» **THE RECORDS**

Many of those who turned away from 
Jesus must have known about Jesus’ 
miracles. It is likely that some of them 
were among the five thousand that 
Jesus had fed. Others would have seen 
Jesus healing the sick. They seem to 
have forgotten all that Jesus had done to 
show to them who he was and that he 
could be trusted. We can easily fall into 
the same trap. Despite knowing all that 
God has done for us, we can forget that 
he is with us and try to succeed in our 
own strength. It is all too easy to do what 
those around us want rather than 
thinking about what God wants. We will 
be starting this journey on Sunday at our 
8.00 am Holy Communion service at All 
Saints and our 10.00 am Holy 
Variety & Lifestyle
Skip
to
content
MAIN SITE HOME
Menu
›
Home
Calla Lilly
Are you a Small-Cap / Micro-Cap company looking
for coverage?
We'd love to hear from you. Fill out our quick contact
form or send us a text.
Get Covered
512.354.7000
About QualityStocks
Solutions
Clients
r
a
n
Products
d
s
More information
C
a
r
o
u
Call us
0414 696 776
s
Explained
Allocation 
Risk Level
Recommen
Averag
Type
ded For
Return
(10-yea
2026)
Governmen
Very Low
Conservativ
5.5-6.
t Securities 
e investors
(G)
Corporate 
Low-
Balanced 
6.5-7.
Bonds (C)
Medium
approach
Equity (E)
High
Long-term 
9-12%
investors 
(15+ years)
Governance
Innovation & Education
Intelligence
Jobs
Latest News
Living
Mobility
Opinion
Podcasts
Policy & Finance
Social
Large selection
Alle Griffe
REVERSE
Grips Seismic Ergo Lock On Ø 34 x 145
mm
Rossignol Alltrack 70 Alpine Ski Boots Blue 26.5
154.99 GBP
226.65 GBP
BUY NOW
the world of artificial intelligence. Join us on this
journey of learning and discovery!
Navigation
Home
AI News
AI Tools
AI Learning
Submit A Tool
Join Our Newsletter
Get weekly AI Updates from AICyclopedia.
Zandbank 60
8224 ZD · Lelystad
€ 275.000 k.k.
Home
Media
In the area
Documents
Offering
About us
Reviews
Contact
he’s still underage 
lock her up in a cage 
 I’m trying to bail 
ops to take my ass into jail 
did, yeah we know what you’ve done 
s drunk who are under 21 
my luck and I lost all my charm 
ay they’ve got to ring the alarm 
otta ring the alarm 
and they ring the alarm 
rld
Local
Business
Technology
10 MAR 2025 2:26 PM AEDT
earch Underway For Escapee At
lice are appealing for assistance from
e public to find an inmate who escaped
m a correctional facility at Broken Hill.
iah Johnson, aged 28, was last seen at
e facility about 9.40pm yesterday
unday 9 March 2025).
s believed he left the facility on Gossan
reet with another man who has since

» **PROBLEM DETAILS**
Whichever lines of the records above hold the word "Holy" should all be copied out.

» **TASK SOLUTION**
8.00 am Holy Communion service at All 
Saints and our 10.00 am Holy 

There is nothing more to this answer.